**Material provided**.

* * * * * * * * *

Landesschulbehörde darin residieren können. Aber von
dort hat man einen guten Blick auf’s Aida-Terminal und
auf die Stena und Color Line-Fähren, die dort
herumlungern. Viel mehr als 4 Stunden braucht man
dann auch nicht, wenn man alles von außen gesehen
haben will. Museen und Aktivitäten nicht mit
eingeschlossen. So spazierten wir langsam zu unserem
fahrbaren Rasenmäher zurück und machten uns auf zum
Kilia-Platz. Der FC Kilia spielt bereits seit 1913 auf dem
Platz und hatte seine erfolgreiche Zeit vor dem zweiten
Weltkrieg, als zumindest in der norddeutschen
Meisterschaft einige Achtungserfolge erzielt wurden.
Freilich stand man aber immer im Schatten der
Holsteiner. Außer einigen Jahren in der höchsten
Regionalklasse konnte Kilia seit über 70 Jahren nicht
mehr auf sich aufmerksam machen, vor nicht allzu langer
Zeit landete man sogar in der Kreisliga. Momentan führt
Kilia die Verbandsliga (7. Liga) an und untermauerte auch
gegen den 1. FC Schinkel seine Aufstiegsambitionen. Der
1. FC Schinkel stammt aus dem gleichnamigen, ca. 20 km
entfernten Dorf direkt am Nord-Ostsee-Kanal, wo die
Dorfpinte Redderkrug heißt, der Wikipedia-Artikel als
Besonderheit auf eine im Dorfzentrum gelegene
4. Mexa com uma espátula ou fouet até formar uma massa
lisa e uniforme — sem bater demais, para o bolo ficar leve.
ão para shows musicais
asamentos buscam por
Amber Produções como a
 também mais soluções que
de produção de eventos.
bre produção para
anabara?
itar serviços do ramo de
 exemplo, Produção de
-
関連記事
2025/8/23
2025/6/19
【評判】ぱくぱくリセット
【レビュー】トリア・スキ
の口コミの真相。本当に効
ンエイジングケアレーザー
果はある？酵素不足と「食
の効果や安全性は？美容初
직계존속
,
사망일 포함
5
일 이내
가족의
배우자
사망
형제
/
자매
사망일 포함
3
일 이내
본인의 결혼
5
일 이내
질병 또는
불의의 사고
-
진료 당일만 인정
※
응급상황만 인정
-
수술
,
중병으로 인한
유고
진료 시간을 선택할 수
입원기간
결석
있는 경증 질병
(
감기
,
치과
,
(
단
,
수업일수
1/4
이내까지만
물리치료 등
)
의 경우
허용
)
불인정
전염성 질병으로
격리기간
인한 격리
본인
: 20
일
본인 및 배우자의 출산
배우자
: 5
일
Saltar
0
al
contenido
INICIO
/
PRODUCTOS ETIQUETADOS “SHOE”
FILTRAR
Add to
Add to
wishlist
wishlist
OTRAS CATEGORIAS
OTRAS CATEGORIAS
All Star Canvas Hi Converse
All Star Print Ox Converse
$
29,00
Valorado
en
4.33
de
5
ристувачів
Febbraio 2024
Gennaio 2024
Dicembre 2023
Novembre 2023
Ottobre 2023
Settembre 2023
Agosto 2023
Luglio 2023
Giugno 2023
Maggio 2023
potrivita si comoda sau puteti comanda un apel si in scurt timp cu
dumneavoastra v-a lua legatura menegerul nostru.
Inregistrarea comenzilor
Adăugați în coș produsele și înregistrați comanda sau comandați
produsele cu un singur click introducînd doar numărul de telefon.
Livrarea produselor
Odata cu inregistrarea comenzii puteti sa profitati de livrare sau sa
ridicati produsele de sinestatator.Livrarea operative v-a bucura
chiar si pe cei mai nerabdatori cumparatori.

* * * * * * * * *

**What to produce**.
Work out how many lines of the entries hold the word "produsele", and write only that figure.

**Solution to this problem**.
3